A micro particle analyzing device according to the prior art, for example, a flow cytometry analyzing a blood cell such as erythrocyte or leukocyte in blood uses a flow cell having a rectangular cross section and makes a sample solution, which includes micro particles to be analyzed, flow to a central part thereof. FIG. 1 shows an optical part for analyzing the sample flowing in the flow cell having the rectangular cross section. This structure has a characteristic of transverse illumination. That is, an incident path of a laser light source intersects an emission path of fluorescence generated by a micro particle excited due to the illumination from the light source.

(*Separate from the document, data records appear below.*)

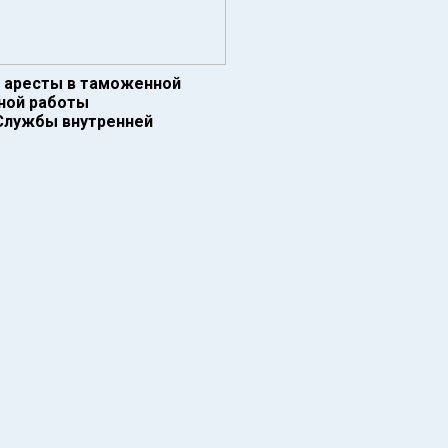
и аресты в таможенной
нной работы
 Службы внутренней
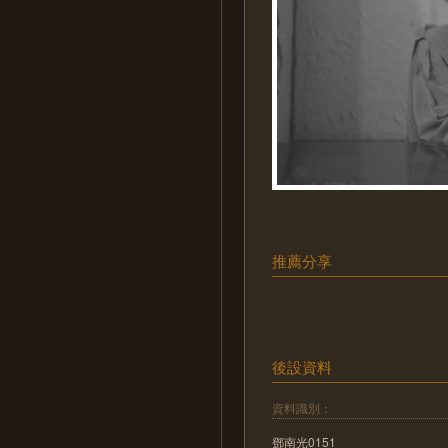
推薦分享
後設資料
資料識別：
鄧南光0151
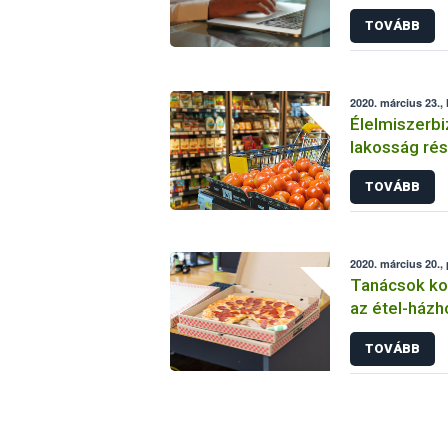
vállalkozáso
TOVÁBB
idején
2020. március 23., 
Élelmiszerbi
lakosság rés
járvány idejé
TOVÁBB
2020. március 20.,
Tanácsok kor
az étel-házh
vállalkozáso
TOVÁBB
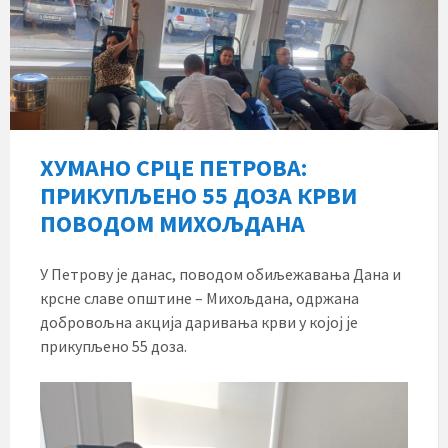
ХУМАНО СРЦЕ ПЕТРОВА:
ПРИКУПЉЕНО 55 ДОЗА КРВИ
ПОВОДОМ МИХОЉДАНА
У Петрову је данас, поводом обиљежавања Дана и
крсне славе општине – Михољдана, одржана
добровољна акција даривања крви у којој је
прикупљено 55 доза.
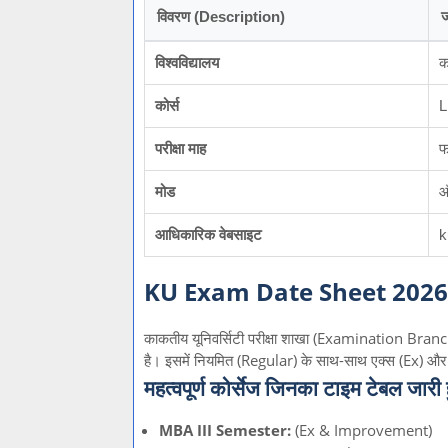
विवरण (Description)
ज
विश्वविद्यालय
क
कोर्स
L
परीक्षा माह
फ
मोड
ऑ
आधिकारिक वेबसाइट
k
KU Exam Date Sheet 2026: 
काकतीय यूनिवर्सिटी परीक्षा शाखा (Examination Branch) 
है। इसमें नियमित (Regular) के साथ-साथ एक्स (Ex) और इंप्
महत्वपूर्ण कोर्सेज जिनका टाइम टेबल जारी
MBA III Semester:
(Ex & Improvement)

The transverse illumination device for analyzing micro particles comprises a light source section 10 emitting light which will be illuminated to a sample; a cylindrical lens 20 regulating an amount and a focal distance of the light emitted from the light source 10; an object lens 40 adjacent to the sample to condense light emitted from the sample; a reflecting mirror 50 for reflecting the light having passed through the object lens to a reading section 80; and a reading section 80 sensing and reading the light emitted from the sample.

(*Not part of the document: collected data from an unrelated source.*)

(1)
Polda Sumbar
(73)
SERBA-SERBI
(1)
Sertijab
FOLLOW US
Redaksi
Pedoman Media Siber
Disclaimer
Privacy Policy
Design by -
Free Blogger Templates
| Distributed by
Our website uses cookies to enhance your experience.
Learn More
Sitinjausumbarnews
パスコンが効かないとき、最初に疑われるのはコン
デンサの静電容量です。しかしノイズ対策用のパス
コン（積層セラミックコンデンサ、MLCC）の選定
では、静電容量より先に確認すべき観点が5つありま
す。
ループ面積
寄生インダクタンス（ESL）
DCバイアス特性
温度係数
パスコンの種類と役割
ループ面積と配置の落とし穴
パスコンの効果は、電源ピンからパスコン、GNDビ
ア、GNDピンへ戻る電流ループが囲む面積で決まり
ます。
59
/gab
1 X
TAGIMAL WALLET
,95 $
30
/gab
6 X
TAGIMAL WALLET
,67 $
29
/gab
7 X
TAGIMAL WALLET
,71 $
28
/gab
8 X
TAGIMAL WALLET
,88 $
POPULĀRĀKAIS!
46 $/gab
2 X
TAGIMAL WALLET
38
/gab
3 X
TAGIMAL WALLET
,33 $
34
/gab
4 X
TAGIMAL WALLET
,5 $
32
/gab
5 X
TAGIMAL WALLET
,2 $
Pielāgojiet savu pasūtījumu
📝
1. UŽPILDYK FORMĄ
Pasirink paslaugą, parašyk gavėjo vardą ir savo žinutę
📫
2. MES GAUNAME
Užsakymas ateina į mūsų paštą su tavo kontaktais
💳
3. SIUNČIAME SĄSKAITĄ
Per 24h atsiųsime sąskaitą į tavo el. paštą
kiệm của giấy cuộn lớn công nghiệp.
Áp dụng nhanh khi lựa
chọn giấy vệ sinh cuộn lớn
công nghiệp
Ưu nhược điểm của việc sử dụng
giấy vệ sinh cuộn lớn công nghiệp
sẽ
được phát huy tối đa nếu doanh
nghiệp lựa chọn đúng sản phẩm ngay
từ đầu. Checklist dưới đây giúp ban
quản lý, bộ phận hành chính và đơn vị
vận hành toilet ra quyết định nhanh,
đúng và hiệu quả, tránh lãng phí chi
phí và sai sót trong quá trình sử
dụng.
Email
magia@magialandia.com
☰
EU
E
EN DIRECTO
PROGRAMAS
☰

To analyze the erythrocyte or leukocyte in fluid, fluid is made to flow in a flow cell 90 mounted to the micro particle analyzing device.
FIG. 2 shows a cross section of the flow cell. The fluid flows to a sample injecting inlet 91, and a buffer solution 94 is injected to a buffer solution injecting inlet 92 to flow around the sample. The sample responds to light of the light source 10 and emits light when passing through an observation point 93.
Preferably, the flow cell 90 or the sample is treated with fluorescent material in advance. When the micro particle (for example, erythrocyte) in the sample is illuminated with light of the light source 10, it responds the light together with the fluorescent material and emits light having a specific wavelength band. The light is selectively passed through a filter 70 and then can be signal-processed at a signal processing reading section 80 (for example, photo multiplier tube (PMT) or CCD camera).
The above micro particle analyzing device may further comprise an aperture 60 and the filter 70 so that only light having a specific wavelength band of the emission lights can be passed through.
In recent years, a microchip based flow cytometry using a microchip including a micro channel as a flow cell to analyze a micro amount of sample has been researched and developed. When using a microchip 540 as shown in FIG. 6, since the microchip has a flat horizontal structure, it is adopted an optical structure such that laser light is incident through an object lens and fluorescence emitted from a micro particle is focused at the same time (i.e., axial illumination).
The transverse illumination shown in FIG. 1 can mount different standards of optical devices at the incident path of the light source and the emission path of the fluorescence. However, in the axial illumination as shown in FIGS. 3 and 4, characteristics of the incident light and the emission fluorescence are determined depending on the standard of the object lens.
The above characteristic of the axial illumination causes a disadvantage that it is impossible to independently regulate a light spot form of an incident light and a focused form of emission fluorescence each other.
To secure a uniformity of scattered light or fluorescence signal emitted from a sample particle in the microchip based flow cytometry, a magnitude of the light spot of the incident laser light should be large enough to include the sample particle. In addition, it should emit regular lights without regard to upper and lower positions of the particles to the light spot. Accordingly, it is preferred to use a lens having a small numerical aperture. However, when the emission light of the micro particle is again focused with the lens having the small numerical aperture, there is a problem of decreasing a focusing efficiency of emission light. The reason is because a lens having a large numerical aperture is preferred to focus the emission light of the micro particle.
Accordingly, ideal conditions of the optical part applied to the flow cytometry are as follows. An incident light is made to pass through a lens having a small numerical aperture and then to illuminate the sample particle. An emission light is made to pass through a lens having a large numerical aperture and then to be detected at a sensing section.